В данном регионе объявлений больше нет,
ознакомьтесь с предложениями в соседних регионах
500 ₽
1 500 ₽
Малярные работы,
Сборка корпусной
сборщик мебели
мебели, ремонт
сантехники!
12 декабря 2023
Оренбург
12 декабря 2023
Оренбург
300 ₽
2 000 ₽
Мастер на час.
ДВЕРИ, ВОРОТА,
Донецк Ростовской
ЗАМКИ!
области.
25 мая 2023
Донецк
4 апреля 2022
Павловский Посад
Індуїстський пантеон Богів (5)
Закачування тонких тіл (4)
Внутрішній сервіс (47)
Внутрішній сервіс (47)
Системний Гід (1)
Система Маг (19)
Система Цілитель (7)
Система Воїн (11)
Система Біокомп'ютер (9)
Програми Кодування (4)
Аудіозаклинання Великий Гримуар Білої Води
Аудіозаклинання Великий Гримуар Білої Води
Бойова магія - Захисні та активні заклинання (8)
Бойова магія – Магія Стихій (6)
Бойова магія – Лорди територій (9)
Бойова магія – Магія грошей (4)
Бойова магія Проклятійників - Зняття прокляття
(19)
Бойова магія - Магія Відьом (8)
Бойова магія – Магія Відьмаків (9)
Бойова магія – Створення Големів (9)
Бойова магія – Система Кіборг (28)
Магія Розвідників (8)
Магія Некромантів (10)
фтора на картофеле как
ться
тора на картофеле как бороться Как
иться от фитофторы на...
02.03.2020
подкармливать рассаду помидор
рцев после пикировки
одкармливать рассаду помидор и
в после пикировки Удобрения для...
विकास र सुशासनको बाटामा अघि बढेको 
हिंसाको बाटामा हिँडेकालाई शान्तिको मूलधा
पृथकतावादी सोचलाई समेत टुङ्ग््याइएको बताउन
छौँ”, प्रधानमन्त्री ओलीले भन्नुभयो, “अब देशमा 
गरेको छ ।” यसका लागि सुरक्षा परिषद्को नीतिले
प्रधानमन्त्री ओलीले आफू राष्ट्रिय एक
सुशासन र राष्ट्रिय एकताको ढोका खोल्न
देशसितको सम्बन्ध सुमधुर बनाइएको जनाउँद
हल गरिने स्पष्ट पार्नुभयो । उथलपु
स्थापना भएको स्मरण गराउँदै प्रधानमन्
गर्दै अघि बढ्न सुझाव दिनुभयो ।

▶ [WHAT YOU NEED TO DO]:
Up to and including the line with "Бойова магія – Створення Големів (9)", transcribe the entries above exactly, starting from their first line.

▶ [YOUR SOLUTION]:
В данном регионе объявлений больше нет,
ознакомьтесь с предложениями в соседних регионах
500 ₽
1 500 ₽
Малярные работы,
Сборка корпусной
сборщик мебели
мебели, ремонт
сантехники!
12 декабря 2023
Оренбург
12 декабря 2023
Оренбург
300 ₽
2 000 ₽
Мастер на час.
ДВЕРИ, ВОРОТА,
Донецк Ростовской
ЗАМКИ!
области.
25 мая 2023
Донецк
4 апреля 2022
Павловский Посад
Індуїстський пантеон Богів (5)
Закачування тонких тіл (4)
Внутрішній сервіс (47)
Внутрішній сервіс (47)
Системний Гід (1)
Система Маг (19)
Система Цілитель (7)
Система Воїн (11)
Система Біокомп'ютер (9)
Програми Кодування (4)
Аудіозаклинання Великий Гримуар Білої Води
Аудіозаклинання Великий Гримуар Білої Води
Бойова магія - Захисні та активні заклинання (8)
Бойова магія – Магія Стихій (6)
Бойова магія – Лорди територій (9)
Бойова магія – Магія грошей (4)
Бойова магія Проклятійників - Зняття прокляття
(19)
Бойова магія - Магія Відьом (8)
Бойова магія – Магія Відьмаків (9)
Бойова магія – Створення Големів (9)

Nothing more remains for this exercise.